Beyond keys: The rise of semantic and prefix caching for LLMs

technology llm caching redis

Caching is a fundamental concept in system design. At its core, it involves storing frequently accessed data in a temporary, high-speed storage layer that sits between the user and the primary data source, like a database. The goal is simple: improve performance by serving requests from this fast local store, avoiding slower network calls and database operations. When a request for data is made for the first time, it results in a “cache miss,” and the data is fetched from the database and stored in the cache. Subsequent identical requests result in a “cache hit,” where the data is served directly from the cache, leading to significantly faster response times.

A diagram illustrating the cache workflow, where a client request first checks the cache before querying the database.
A simplified view of how a cache intercepts requests to reduce database load and improve response times. Source: GeeksforGeeks

This traditional model, where a cache hit relies on an identical request, works perfectly for predictable queries. However, the game changes with Large Language Models (LLMs). I came across an article from Raul Junco in System Design Classroom that clearly articulates this challenge. He points out that in AI systems, users often ask for the same information using different phrasing. For example:

  • “What is semantic caching?”
  • “Can you explain how semantic caching works?”
  • “Tell me about caching based on meaning.”

All three questions seek the same answer, but to a traditional cache, they are entirely different strings. The result is a cache miss every time, triggering a new, costly call to the LLM for a response you have likely already generated. As Junco’s article puts it:

Caching by key doesn’t work when your users speak in meaning.

This is where new, more intelligent caching methods become essential.
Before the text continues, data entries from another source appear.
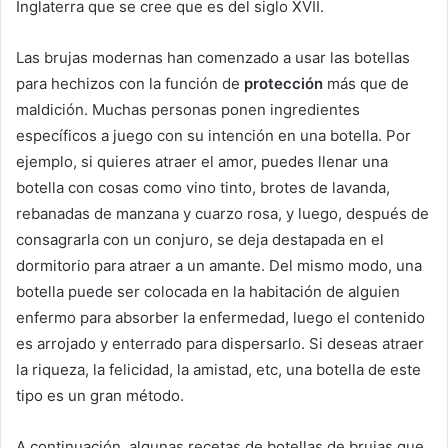
Inglaterra que se cree que es del siglo XVII.
Las brujas modernas han comenzado a usar las botellas
para hechizos con la función de
protección
más que de
maldición. Muchas personas ponen ingredientes
específicos a juego con su intención en una botella. Por
ejemplo, si quieres atraer el amor, puedes llenar una
botella con cosas como vino tinto, brotes de lavanda,
rebanadas de manzana y cuarzo rosa, y luego, después de
consagrarla con un conjuro, se deja destapada en el
dormitorio para atraer a un amante. Del mismo modo, una
botella puede ser colocada en la habitación de alguien
enfermo para absorber la enfermedad, luego el contenido
es arrojado y enterrado para dispersarlo. Si deseas atraer
la riqueza, la felicidad, la amistad, etc, una botella de este
tipo es un gran método.
A continuación, algunas recetas de botellas de brujas que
A new approach: Semantic caching with Redis 8

Junco’s article focuses on the new capabilities in Redis 8, which aim to solve this problem at the application/data-layer by understanding the meaning behind a query, not just its literal text. This is achieved through a combination of new features:

  1. Vector Sets: Redis can now natively store and search vectors. This allows it to find prompts that are “close” in meaning by comparing their vector embeddings, without needing a separate vector database.
  2. LangCache: This is a managed semantic cache built on Redis. It takes an incoming prompt, creates an embedding, and searches the cache for vectors of previous prompts that are semantically similar. If a close match is found, it returns the cached response, skipping the LLM call entirely.
  3. Redis Flex: To make storing vast amounts of cached data affordable, Redis Flex uses a hybrid memory model. It keeps “hot” data in RAM for speed and offloads less-used “warm” data to more economical SSD storage.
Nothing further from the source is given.